= Extracted data =

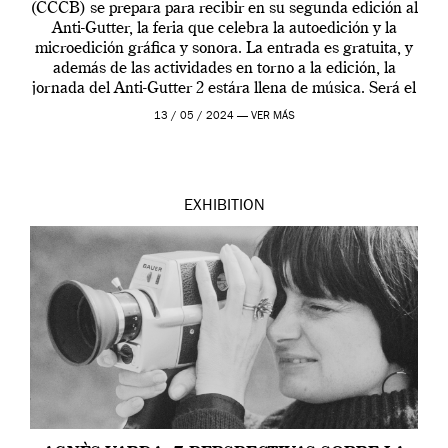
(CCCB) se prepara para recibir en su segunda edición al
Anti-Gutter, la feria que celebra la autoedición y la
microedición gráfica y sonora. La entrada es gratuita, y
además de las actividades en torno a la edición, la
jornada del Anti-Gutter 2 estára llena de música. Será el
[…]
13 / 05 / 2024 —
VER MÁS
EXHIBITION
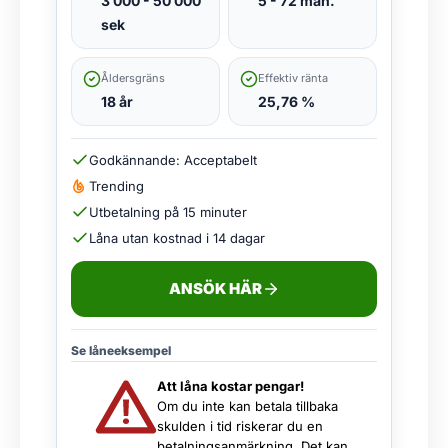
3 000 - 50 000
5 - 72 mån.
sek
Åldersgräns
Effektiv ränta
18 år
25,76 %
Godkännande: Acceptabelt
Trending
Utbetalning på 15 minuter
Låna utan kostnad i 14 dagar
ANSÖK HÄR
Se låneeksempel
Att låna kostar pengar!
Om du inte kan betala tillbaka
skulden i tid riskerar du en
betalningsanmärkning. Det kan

--

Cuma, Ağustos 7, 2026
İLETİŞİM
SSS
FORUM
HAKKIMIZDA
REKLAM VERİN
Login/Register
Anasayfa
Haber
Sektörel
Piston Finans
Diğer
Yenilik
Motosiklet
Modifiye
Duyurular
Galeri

= Task directions =
Of the records above, print only the lines from the one containing "microedición gráfica y" through the one containing "Godkännande: Acceptabelt", inclusive and unaltered, leaving out pictures.

= Answer to the problem =
microedición gráfica y sonora. La entrada es gratuita, y
además de las actividades en torno a la edición, la
jornada del Anti-Gutter 2 estára llena de música. Será el
[…]
13 / 05 / 2024 —
VER MÁS
EXHIBITION
3 000 - 50 000
5 - 72 mån.
sek
Åldersgräns
Effektiv ränta
18 år
25,76 %
Godkännande: Acceptabelt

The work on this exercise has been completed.